First and foremost, make sure feed is available and in front of cows at least 21 to 22 hours per day. In trouble shooting farms this year, Van Amburgh was surprised at how many feed bunks are bare between midnight and 5 a.m. on the farms he has visited. Another factor is cow lying time. Over-crowding means less opportunity for cows to lie down and ruminate.

The first thing nutritionists need to do is update cow weights in their ration balancing software. Too often, cows are listed at 1,350 lb of bodyweight. “The software can be off 200 to 300 pounds of body weight and it is hard to balance rations that way,” Van Amburgh says. At these low bodyweights, ration modeling software won’t detect lysine and methionine deficiencies.

A second point is that energy and protein metabolism is not separate. “Energy and protein should be considered together because you need energy to drive protein synthesis,” Van Amburgh says.

The best way to increase energy is through fermentable sugars. Most diets are at 3 to 4% sugar. That’s likely not enough. “Sugar in the 5 to 7% range increases microbial yield and fiber digestibility,” he says.

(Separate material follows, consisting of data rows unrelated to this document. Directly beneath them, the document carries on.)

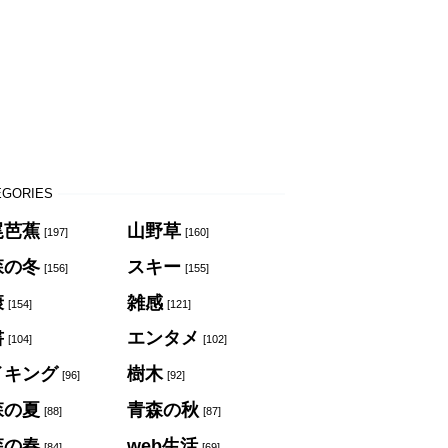
EGORIES
尾芭蕉
山野草
[197]
[160]
森の冬
スキー
[156]
[155]
康
雑感
[154]
[121]
書
エンタメ
[104]
[102]
イキング
樹木
[96]
[92]
森の夏
青森の秋
[88]
[87]
森の春
web生活
[84]
[69]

It’s also important to pay attention to the digestibility of by-product feeds. For example, one study looking at feather meal showed a digestibility range of about 50 to 70%. “Cows will respond to [higher] digestibility if they are amino acid limited,” he says.

Finally, Van Amburgh says research suggests the older version of the Cornell Net Carbohydrate and Protein System (CNCPS) ration model was slightly underestimating the methionine requirement for high producing cows (more than 90 lb/day).

At this level of production, cows need 1.19 grams of MP methionine/MCal of ME, up from 1.14 in the older version of the CNCPS. Consequently, if cows are consuming 60 Mcal of energy per day, they need 71.4 grams of methionine and 193 grams of lysine, he says.